= Brankovics György =

Brankovics György is an opera by Ferenc Erkel to a Hungarian libretto by Ferenc Ormay and Lehel Odry, based on Károly Obernyik's drama of the same name. It was premiered on 20 May 1874 in the National Theatre.

== Roles ==

| Role | Voice type |
|---|---|
| Brankovics György, despot of Serbia | baritone |
| Mara, his daughter | soprano |
| Gerő, his son | tenor |
| István, his son | soprano |
| Murat, the Ottoman Grand Vizier | tenor |
| Cselebi Agha | bass |
| Fruzsina, Mara's duenna | mezzo-soprano |
| Hunyadi László | tenor |
| Székely László, a Hungarian nobleman | baritone |
| Lázár, a counsellor of Brankovics | baritone |
| Hunyadi's delegate | baritone or tenor |

== Plot (1962 version) ==

- Location: the castle of Brankovics and its vicinity
- Time: the first half of the 15th century

=== Act 1 ===
Brankovics is an ally of John Hunyadi in the fight against the invading Ottomans. His daughter, Mara, is secretly meeting with the grand vizier Murat every night in the castle's garden. John Hunyadi's delegates arrive at the castle, led by László Hunyadi, to urge Brankovics to attack the Ottoman forces. However, Brankovics had previously received the news that the Ottomans sent a delegation to him as well in order to make peace. Yielding to Hunyadi's urges, Brankovics decides to reject the Ottoman envoys and order the battle.

=== Act 2 ===
Brankovics is undecided, he can't choose whether to go against the Ottomans. He decides to receive the Ottoman delegation. He knows that his sworn word and defence of Christianity calls him to Hunyadi's side, but he is afraid that their united armies will still fall, and oppression and suffering will take over his country and his people. The leader of the Ottoman delegation is the same young warrior whom Mara met in the garden. Brankovics accepts the Ottomans' offer and makes peace with them. However, the delegation demands a pledge: they take Brankovics's two sons with them to their encampments.
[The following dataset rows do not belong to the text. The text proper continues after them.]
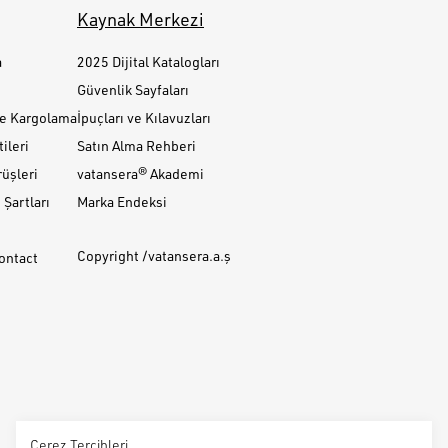
Kaynak Merkezi
a
2025 Dijital Katalogları
Güvenlik Sayfaları
ve Kargolama
İpuçları ve Kılavuzları
ileri
Satın Alma Rehberi
üşleri
vatansera® Akademi
Şartları
Marka Endeksi
Copyright /vatansera.a.ş
Contact
Çerez Tercihleri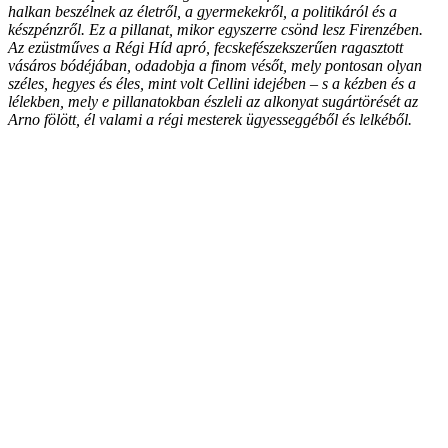
halkan beszélnek az életről, a gyermekekről, a politikáról és a
készpénzről. Ez a pillanat, mikor egyszerre csönd lesz Firenzében.
Az ezüstműves a Régi Híd apró, fecskefészekszerűen ragasztott
vásáros bódéjában, odadobja a finom vésőt, mely pontosan olyan
széles, hegyes és éles, mint volt Cellini idejében – s a kézben és a
lélekben, mely e pillanatokban észleli az alkonyat sugártörését az
Arno fölött, él valami a régi mesterek ügyesseggéből és lelkéből.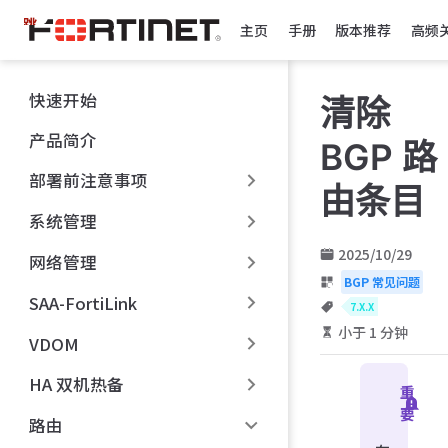
跳
主页
手册
版本推荐
高频
至
主
要
快速开始
清除
內
容
产品简介
BGP 路
部署前注意事项
由条目
系统管理
2025/10/29
网络管理
BGP 常见问题
SAA-FortiLink
7.X.X
小于 1 分钟
VDOM
HA 双机热备
重
要
路由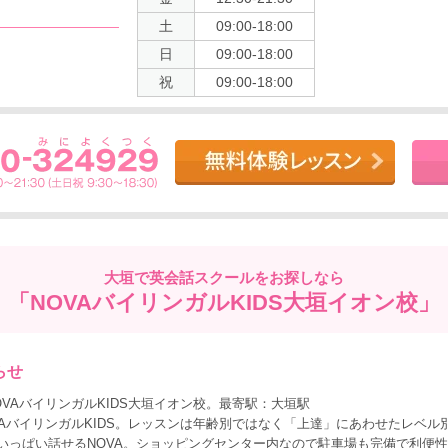
土
09:00-18:00
日
09:00-18:00
祝
09:00-18:00
大垣で
英会話スクールをお探しなら
「NOVAバイリンガルKIDS大垣イオン校」
らせ
VAバイリンガルKIDS大垣イオン校。最寄駅：大垣駅
AバイリンガルKIDS。レッスンは年齢別ではなく「上達」にあわせたレベル
いっぱい話せるNOVA。ショッピングセンター内なので駐車場も完備で利便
Murat, who, to the surprise of the Serbians is the son of the Sultan, signs the peace deal.

=== Act 3 ===
Hunyadi's armies triumphed even without the help of Brankovics. Now the mood in the despot's court has changed: those who had previously been in favour of an alliance with the Turks are the most vocal in demanding a turn against them. Brankovics has no option to back out of the deal with the Ottomans, however, as this would mean the death of his sons. He silences the discontented with a thunderous speech. Meanwhile, love blossoms between Mara and Murat. The girl asks the Grand Vizier to let her brothers return to her father's castle, in which case she herself will go with him as a guarantor. Murat would accept the offer, but Cselebi Agha, whose task it would have been to lead the sons back to Brankovics, had committed to a horrible deed: he blinds them. Brankovics paid a terrible price for his persistence: his daughter abandoned him, his sons blind. The despot vows revenge.

=== Act 4 ===
The Grand Vizier does everything in his power to cheer up his beloved, who is weeping for her brothers. In the meantime, he receives the news that Brankovics has rejoined Hunyadi's armies and is attacking Ottoman positions. Murat is baffled, he has no idea what prompted the despot's sudden change of heart. Cselebi, of course, kept silent about previous happenings. He is preparing for battle, hungry for revenge, when he receives the news that his father, the Sultan, has died and he is his successor. This fuels his fighting spirit even more, and he goes into battle in armour to avenge Brankovics's betrayal. The Serbian armies defeat the Ottomans, but Brankovics himself is fatally injured in the battle. He is brought into Murat's tent, where he regrets his betrayal and entrusts his children to László Hunyadi. As he says his final goodbyes to his blinded sons, he forgets about Mara, whom he only realises is there once it's too late.